▽

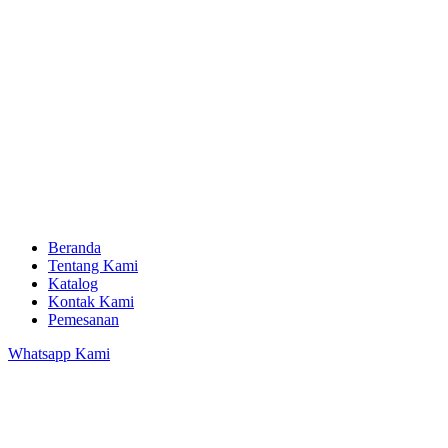
Beranda
Tentang Kami
Katalog
Kontak Kami
Pemesanan
Whatsapp Kami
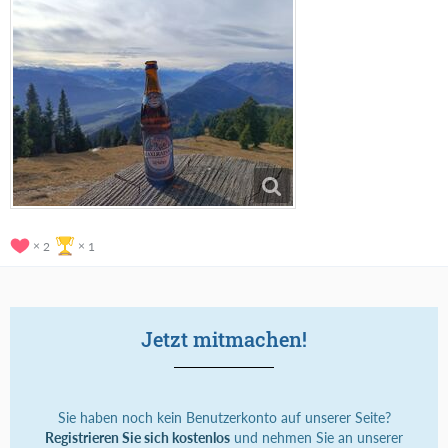
2
1
Jetzt mitmachen!
Sie haben noch kein Benutzerkonto auf unserer Seite?
Registrieren Sie sich kostenlos
und nehmen Sie an unserer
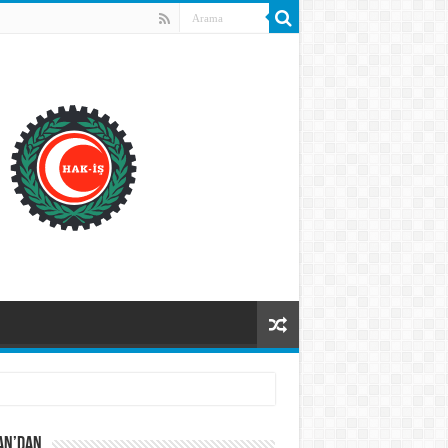
AN’DAN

△

● Prompt
Print every entry word for word; omit the pictures.

● Response to the exercise
Beranda
Tentang Kami
Katalog
Kontak Kami
Pemesanan
Whatsapp Kami
2
1
Jetzt mitmachen!
Sie haben noch kein Benutzerkonto auf unserer Seite?
Registrieren Sie sich kostenlos
und nehmen Sie an unserer
AN’DAN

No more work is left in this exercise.